A large scale insertional mutagenesis screen in zebrafish - a progress report

Our laboratory showed previously that it is possible to generate proviral insertions in the zebrafish germ line by injecting pseudotyped mouse retroviruses into fish eggs at the 250-2000-cell stages. Using very high titer stocks, it is possible to obtain an average of 10-20 different insertions per founder fish. Founders are highly mosaic since different germ cells are apparently infected independently. Most insertions are transmitted to only a few percent of the F1s. Some germ cells receive multiple proviral integrations and F1 fish with as many as 9 different insertions have been obtained. In a small pilot screen we bred insertions to homozygosity and showed that proviral insertions can integrate into and inactivate genes essntial for embryonic development. The frequency of mutants is low: about 1 mutation per 70-100 insertions. We isolated six recessive embryonic lethal mutations and one dominant adult phenotype.

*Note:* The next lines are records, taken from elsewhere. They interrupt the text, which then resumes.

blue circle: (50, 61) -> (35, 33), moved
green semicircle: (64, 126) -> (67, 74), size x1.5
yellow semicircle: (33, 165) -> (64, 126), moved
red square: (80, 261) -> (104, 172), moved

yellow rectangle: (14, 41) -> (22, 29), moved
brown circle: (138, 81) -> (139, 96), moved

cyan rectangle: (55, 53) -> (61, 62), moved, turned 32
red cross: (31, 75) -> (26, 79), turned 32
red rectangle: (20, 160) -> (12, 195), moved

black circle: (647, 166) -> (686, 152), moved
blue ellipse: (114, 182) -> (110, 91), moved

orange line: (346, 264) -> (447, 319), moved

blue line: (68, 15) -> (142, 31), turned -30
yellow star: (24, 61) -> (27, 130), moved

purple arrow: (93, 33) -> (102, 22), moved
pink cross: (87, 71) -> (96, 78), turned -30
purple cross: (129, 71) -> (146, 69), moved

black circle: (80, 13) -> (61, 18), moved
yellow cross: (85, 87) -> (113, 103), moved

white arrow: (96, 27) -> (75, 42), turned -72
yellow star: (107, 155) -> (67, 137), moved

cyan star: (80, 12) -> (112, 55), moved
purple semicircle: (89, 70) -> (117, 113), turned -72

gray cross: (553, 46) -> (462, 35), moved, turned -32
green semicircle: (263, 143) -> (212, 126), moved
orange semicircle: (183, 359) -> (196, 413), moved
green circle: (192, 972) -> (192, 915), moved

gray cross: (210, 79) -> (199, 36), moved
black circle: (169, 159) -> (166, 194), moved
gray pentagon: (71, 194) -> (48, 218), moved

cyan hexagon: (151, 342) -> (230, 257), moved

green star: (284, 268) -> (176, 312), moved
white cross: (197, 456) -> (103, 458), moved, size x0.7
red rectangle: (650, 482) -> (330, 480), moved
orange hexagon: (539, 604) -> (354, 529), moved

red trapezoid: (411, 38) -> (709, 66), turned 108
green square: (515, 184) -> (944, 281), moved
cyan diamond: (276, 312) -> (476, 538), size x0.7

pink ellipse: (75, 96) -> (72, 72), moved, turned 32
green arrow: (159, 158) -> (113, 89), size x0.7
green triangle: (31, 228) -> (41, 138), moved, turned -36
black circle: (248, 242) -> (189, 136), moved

We readily cloned genes that are disrupted in six of the seven mutants, demonstrating the power of insertional mutagenesis in this vertebrate. On the basis of these results, we have begun a large scale insertional mutagenesis screen. It will require the efforts of approximately 20 people for a period of three years. It is hoped that this screen will yield mutations in a significant fraction of the embryonic lethal genes of the fish. The protocol and the current status of this large experiment will be discussed, as well as efforts to increase the frequency of mutagenesis using retroviral vectors.